Home MondeGrâce aux protestations de la GenZ, les abus dans les soins de santé marocains sont ouvertement discutés

Grâce aux protestations de la GenZ, les abus dans les soins de santé marocains sont ouvertement discutés

by Clara Dubois

Publié le 7 octobre 2025 à 15h45. Au Maroc, un mouvement de contestation mené par la génération Z dénonce les carences du système de santé et la corruption, obtenant désormais un espace de manifestation autorisé par le gouvernement.

  • Des témoignages poignants révèlent les difficultés d’accès à des soins de qualité, tant dans le secteur public que privé.
  • Le ministre de la Santé a annoncé la suppression des subventions aux hôpitaux privés, une mesure qui suscite la controverse.
  • La pression monte sur le gouvernement pour qu’il démissionne, et une motion de censure est envisagée au Parlement.

Au Maroc, la mobilisation de la génération Z, baptisée GenZ 212, se poursuit quotidiennement avec des manifestations réclamant de meilleurs services sociaux et la lutte contre la corruption. Après une semaine de tensions marquée par des affrontements dans plusieurs villes, des violences ayant éclaté, le gouvernement a finalement autorisé les rassemblements. Les manifestants demandent désormais la démission de l’exécutif.

Depuis que les manifestations sont autorisées, des récits glaçants émergent sur l’état désastreux des soins de santé dans le pays. Lors d’un rassemblement à Aïn Diab, un quartier de Casablanca situé sur la côte atlantique, Mohammed, un jeune homme d’une vingtaine d’années, a partagé l’histoire poignante de sa mère malade.

« Je ne suis pas venu ici pour faire de la violence, je veux juste qu’on s’intéresse à la situation de ma mère.
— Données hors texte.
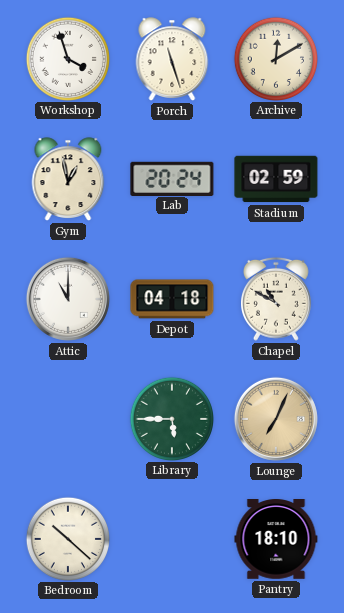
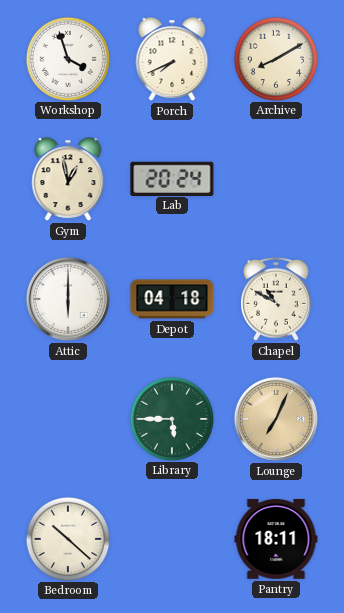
Porch: 11:27 -> 7:41
Archive: 12:10 -> 8:10
Stadium: 02:59 -> none
Attic: 11:00 -> 6:00
Pantry: 18:10 -> 18:11
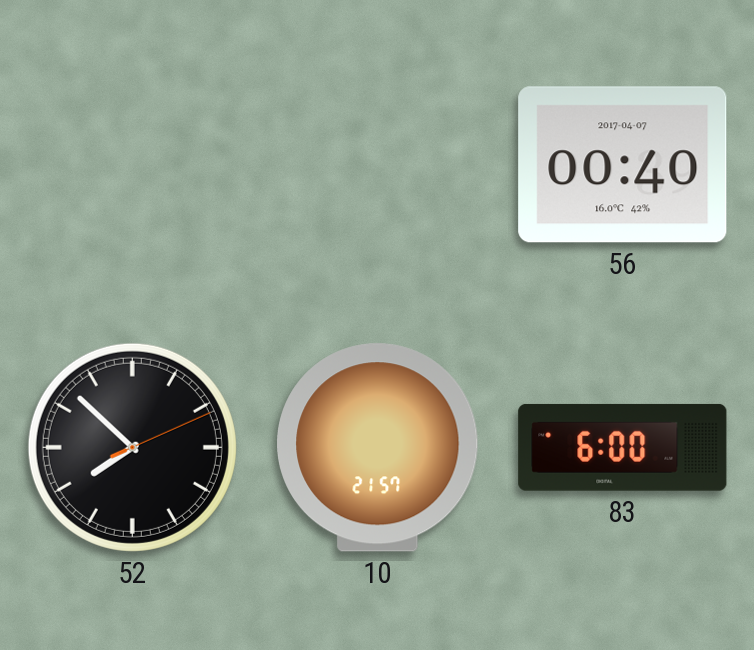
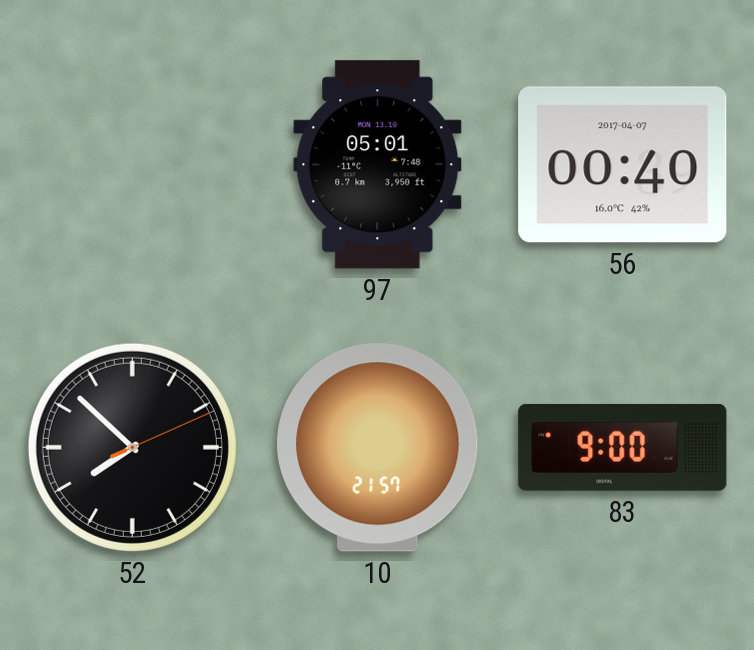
97: none -> 05:01
83: 6:00 -> 9:00
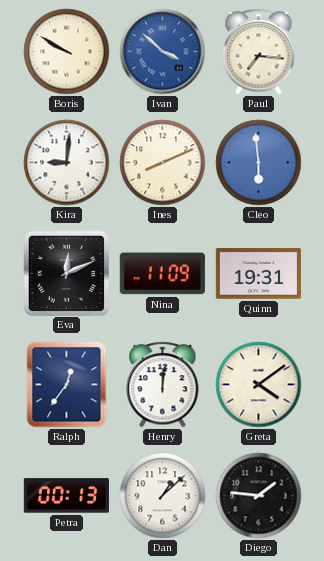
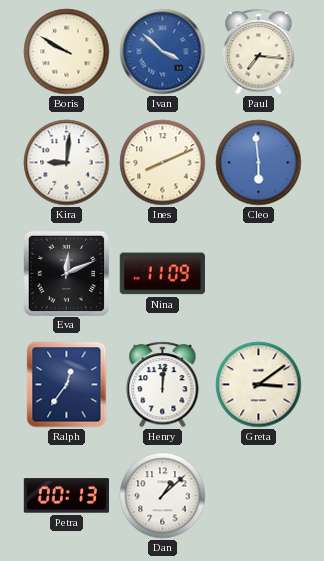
Quinn: 19:31 -> none
Greta: 4:09 -> 3:09
Diego: 1:46 -> none
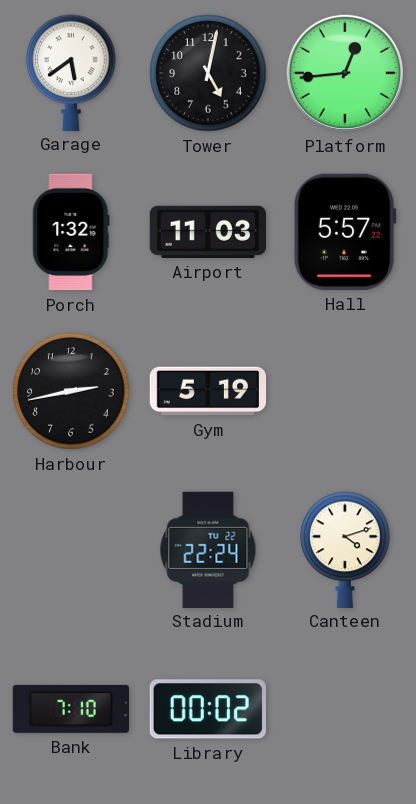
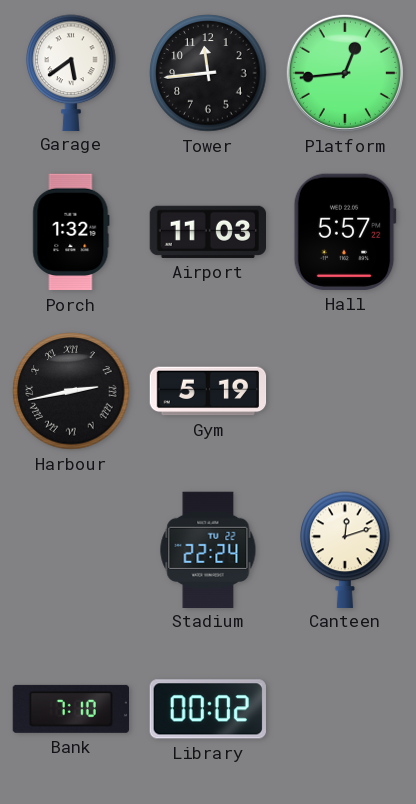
Tower: 5:02 -> 11:44
Harbour numerals: Arabic -> Roman
Canteen: 4:12 -> 12:12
Je l’aime et je suis prêt à mourir pour elle. »

Mohammed, manifestant

Tenant des photos de sa mère, il a expliqué que les médecins lui avaient annoncé qu’elle était incurable. Un autre hôpital était disposé à l’opérer, mais pour un coût de 9 000 euros (environ 9 600 dirhams).

Ces témoignages mettent en lumière les dysfonctionnements du système de santé marocain, tant public que privé. Les hôpitaux publics souffrent d’une grave pénurie de personnel, tandis que les établissements privés sont accusés de privilégier les profits au détriment des patients.

L’histoire de Rachida Abdous, de Rabat, illustre également la perte de confiance de la classe moyenne marocaine envers les soins privés. Il y a trois ans, son mari s’est rendu dans une clinique privée près de leur domicile pour des douleurs abdominales persistantes.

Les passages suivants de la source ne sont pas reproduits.